Large language models, explained: how AI chatbots actually work

If you have used an AI chatbot in the last year, you have interacted with a large language model, or LLM. These systems can draft an email, explain a tax form or write code — but very few people know what is actually happening under the hood. Here is a plain-English explanation.

Prediction, not understanding

At its core, a large language model is a prediction machine. Given some text, its only real task is to guess the next chunk of text — a word or piece of a word known as a “token.” Ask it “The capital of France is” and it will predict “Paris,” not because it knows geography the way you do, but because in the vast amount of text it was trained on, “Paris” almost always follows that phrase.

String millions of these predictions together and something remarkable emerges: fluent, often useful language. But it is worth remembering that the model is pattern-matching at enormous scale, not reasoning from facts it “believes.”

Training in two stages

Modern chatbots are built in roughly two phases. First comes pre-training, where the model reads a huge volume of text and learns statistical patterns of language. This is expensive and slow, and it produces a model that can complete text but is not especially helpful or safe.

The second phase is fine-tuning, including a technique called reinforcement learning from human feedback. Here, people rate the model’s answers, and those ratings nudge it toward responses that are helpful, honest and harmless. This second stage is what turns a raw text-predictor into something that feels like an assistant.

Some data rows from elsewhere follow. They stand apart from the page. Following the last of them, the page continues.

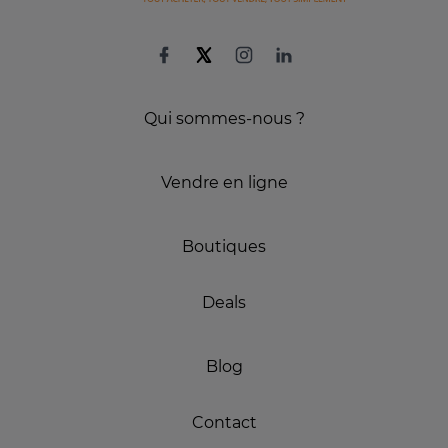
Qui sommes-nous ?
Vendre en ligne
Boutiques
Deals
Blog
Contact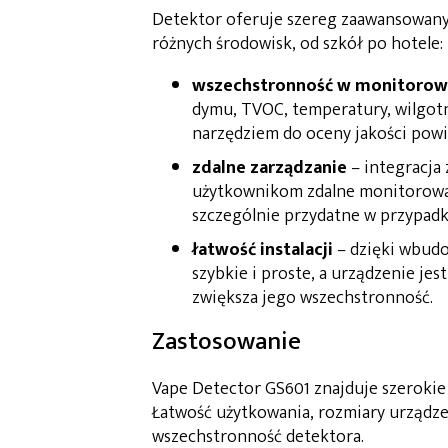
Detektor oferuje szereg zaawansowanyc
różnych środowisk, od szkół po hotele:
wszechstronność w monitorow
dymu, TVOC, temperatury, wilgot
narzędziem do oceny jakości powi
zdalne zarządzanie
– integracja
użytkownikom zdalne monitorowan
szczególnie przydatne w przypad
łatwość instalacji
– dzięki wbudo
szybkie i proste, a urządzenie j
zwiększa jego wszechstronność.
Zastosowanie
Vape Detector GS601 znajduje szerokie 
Łatwość użytkowania, rozmiary urządze
wszechstronność detektora.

Why chatbots “hallucinate”

Because the model generates the most plausible-sounding continuation rather than retrieving verified facts, it can state falsehoods with total confidence. This is called hallucination, and it is the single most important limitation to understand. An LLM does not know what it does not know. When accuracy matters, its output should always be checked against a reliable source.

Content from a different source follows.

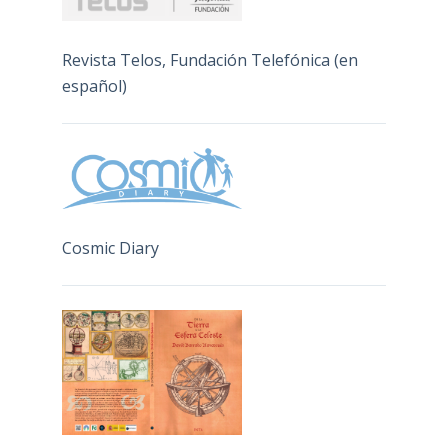
Revista Telos, Fundación Telefónica (en
español)
Cosmic Diary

Context windows and memory

An LLM has no memory between conversations unless a system is built around it to provide one. Within a single conversation, it can only “see” a limited amount of text at once — its context window. Everything beyond that window effectively disappears. Recent models have dramatically larger context windows, which is why they can now summarize long documents that older models could not.

What this means for you

Treat a chatbot as a fast, fluent, occasionally unreliable assistant. It is excellent for drafting, brainstorming, summarizing and explaining. It is weakest at anything requiring guaranteed factual precision, current events beyond its training, or genuine reasoning about numbers. Used with that mental model — powerful helper, not oracle — LLMs become genuinely useful tools rather than a source of confident-sounding mistakes.